The first step is to establish a common grammar (vocabulary) that describes the information involved in this business process. In other words, you need to define what data elements are needed and how are they represented in the DTD. Once you and your customers agree on these points, you can proceed with the implementation.

Elements in the agreed-to DTDs must be mapped into the existing tables and columns in your DB2 databases that represent those data elements in your systems. You can do this with the visual mapping function in XML Extender’s administration tool, which supports mappings for both simple and complex data structures. This will create DADs, which along with the DTDs, are stored in tables managed by XML Extender.

Once the DAD is defined, you can use DB2 XML Extender’s stored procedures in the application to simplify the programming needed to process a request document. XML Extender’s stored procedures can be used to compose XML documents from data stored in DB2 tables (based upon the previously defined mapping). This reduces the amount of application logic (in Java servlets) that needs to be written. The resulting XML document will be sent over the Internet by WebSphere Application Server to a corresponding application server at your customer’s site.

As support for this new standard grows, XML will become more and more a part of the database environment. Just as DB2 was Web-enabled a few years ago, it is now being XML-enabled, allowing you to store new data types, perform more powerful searches, and use XML-based interchange formats. I’ve identified some of the ways DB2 UDB v.6.1 and XML Extender can support business-to-business e-commerce applications. However, we can only guess at all the ways XML interchange formats will facilitate new e-commerce, CRM, and other e-business solutions. It should be fun to watch.

Shelton Reese was a senior programmer at IBM’s Boca Lab, with more than 20 years of experience in all aspects of software development, including design, implementation, testing, and management of software projects.
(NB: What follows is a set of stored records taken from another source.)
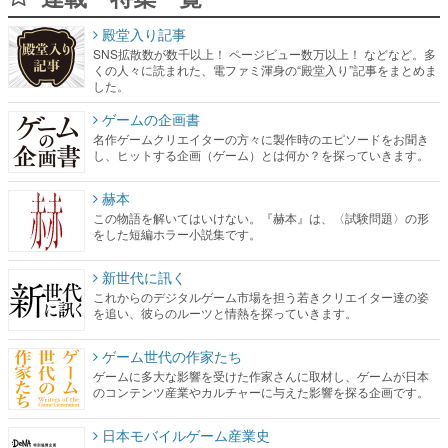
殿堂入り記事
SNS拡散数が数千以上！ ページビュー数万以上！ などなど。多
くの人々に読まれた、電ファミ渾身の“殿堂入り”記事をまとめま
した。
ゲームの企画書
名作ゲームクリエイターの方々に製作時のエピソードをお聞き
し、ヒットする企画（ゲーム）とは何か？を探っていきます。
赫本
この物語を解いてはいけない。『赫本』は、〈試験問題〉の形
をした短編ホラー小説集です。
新世代に訊く
これからのデジタルゲーム市場を担う若きクリエイター達の姿
を追い、彼らのルーツと情熱を探っていきます。
ゲーム世代の作家たち
ゲームに多大な影響を受けた作家さんに取材し、ゲームが日本
のコンテンツ産業やカルチャーに与えた影響を探る企画です。
日本モバイルゲーム産業史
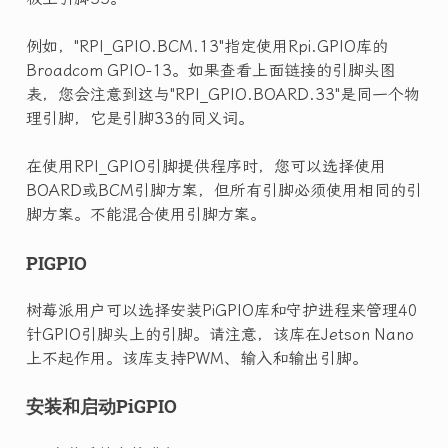
例如，"RPI_GPIO.BCM.13"指定使用Rpi.GPIO库的
Broadcom GPIO-13。如果查看上面链接的引脚头图
表，您会注意到这与"RPI_GPIO.BOARD.33"是同一个物
理引脚，它是引脚33的同义词。
在使用RPI_GPIO引脚提供程序时，您可以选择使用
BOARD或BCM引脚方案，但所有引脚必须使用相同的引
脚方案。不能混合使用引脚方案。
PIGPIO
树莓派用户可以选择安装PiGPIO库和守护进程来管理40
针GPIO引脚头上的引脚。请注意，该库在Jetson Nano
上不起作用。该库支持PWM、输入和输出引脚。
安装和启动PiGPIO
He has worked on DB2, DB2 Extenders, DB2 Digital Library, and IBM’s business intelligence products. You can reach him at sjreese@isc-consulting.com

You won't find a lack of Rolex replica watches on people in all parts of the Monterey Classic Car Week. Then again, it is a great place for watch spotting of all types. Though yeah, if you are anywhere where cool cars might be Carmel-by-the-Sea, Pebble Beach, or Monterey during Classic Car Week, you'll see a very healthy assortment of Rolex replica watches. It makes me wonder what it would be like for Rolex to make a car. The Swiss have done it before... BlogtoWatch received a note from Rolex replica watches today on the appointment of a new brand CEO. The news release from Rolex replica watches sale was a scant, one line document on official letterhead that explained Jean-Frederic Dufour would be appointed as the CEO of Rolex SA in Geneva. Mr. Dufour would be replacing Gian Riccardo Marini. Many in the watch industry are familiar with Jean-Frederic Dufour as the CEO of Zenith replica watches, a position he will now be leaving.